Second, the pleadings set out the alleged requirements of each of the Accounting Standards on which the Davis Applicants relied: FFASOC [19]-[25]. One of the issues in the proceedings was the proper construction of these standards and what they required, to which I will return below in Part [8].
Third, the pleadings set out the requirement under the Corporations Act for Quintis to have its financial reports for FY15 and FY16 audited and to obtain an auditor’s report in respect of each financial year, and record the fact that EY conducted such an audit of Quintis’ accounts in FY15 and FY16: FFASOC [30]-[32]. The pleadings then set out the requirements of such an audit, including, importantly, that EY was required to (FFASOC [33]-[40]):
(a)form an opinion and report to members about whether the relevant financial reports were in accordance with the Corporations Act, including by complying with the Accounting Standards and giving a true and fair view of Quintis’ financial position and performance; and
(b)conduct the audit in accordance with the Auditing Standards.
Fourth, the pleadings set out the alleged requirements of each of the Auditing Standards on which the Davis Applicants relied: FFASOC [41]-[65]. Again, the proper construction of these standards and what they required was an issue for determination in the proceedings to which I return below in Part [9].
Fifth, the pleadings provided an overview of Quintis’ business, business model and investment products: FFASOC [66]-[91]. These matters were largely not in dispute and are relevantly set out below in Part [5].

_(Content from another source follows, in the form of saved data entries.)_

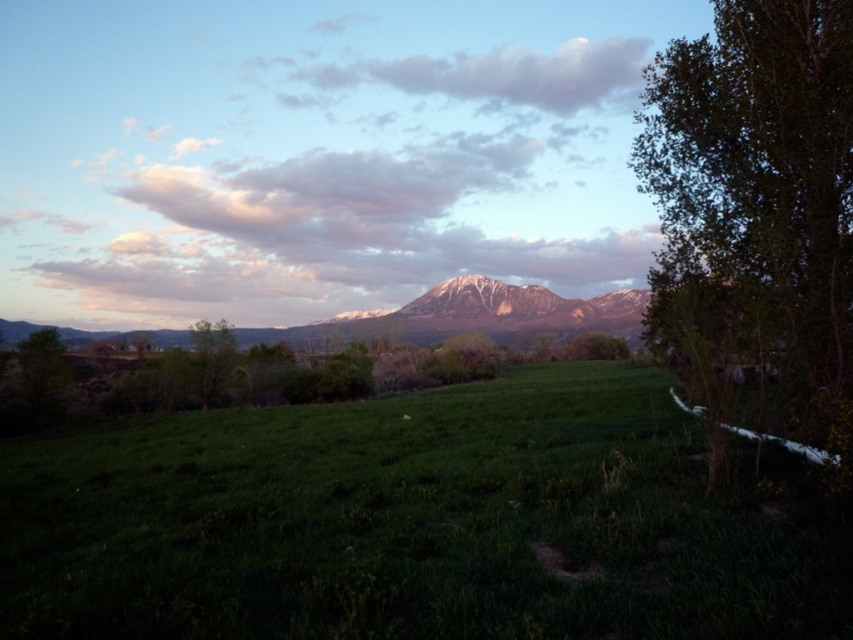 Is green leafy tree at right bigger than snowy rock mountain at center?

Yes.

Is green leafy tree at right wider than snowy rock mountain at center?

In fact, green leafy tree at right might be narrower than snowy rock mountain at center.

Locate an element on the screen. Image resolution: width=853 pixels, height=640 pixels. green leafy tree at right is located at coordinates (756, 214).

Identify the location of green leafy tree at right. The width and height of the screenshot is (853, 640). (756, 214).

Can you confirm if cloudy sky at upper center is positioned below snowy rock mountain at center?

Actually, cloudy sky at upper center is above snowy rock mountain at center.

The width and height of the screenshot is (853, 640). I want to click on cloudy sky at upper center, so click(503, 74).

Who is taller, green grassy field at center or cloudy sky at upper center?

With more height is cloudy sky at upper center.

Who is lower down, green grassy field at center or cloudy sky at upper center?

green grassy field at center is lower down.

Locate an element on the screen. The image size is (853, 640). green grassy field at center is located at coordinates (418, 522).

Sixth, the pleadings set out alleged facts surrounding the publication and content of the FY15 and FY16 Financial Reports: FFASOC [92]-[109] and [121]-[137]. Significantly, it was pleaded that issuing each Report included lodging it with the ASX, publishing it on the ASX Market Announcements Platform, publishing it on Quintis’ website and distributing it to Quintis’ shareholders: FFASOC [94] and [122]; and that EY knew that its Audit Opinions would be contained in the Reports: FFASOC [95] and [123].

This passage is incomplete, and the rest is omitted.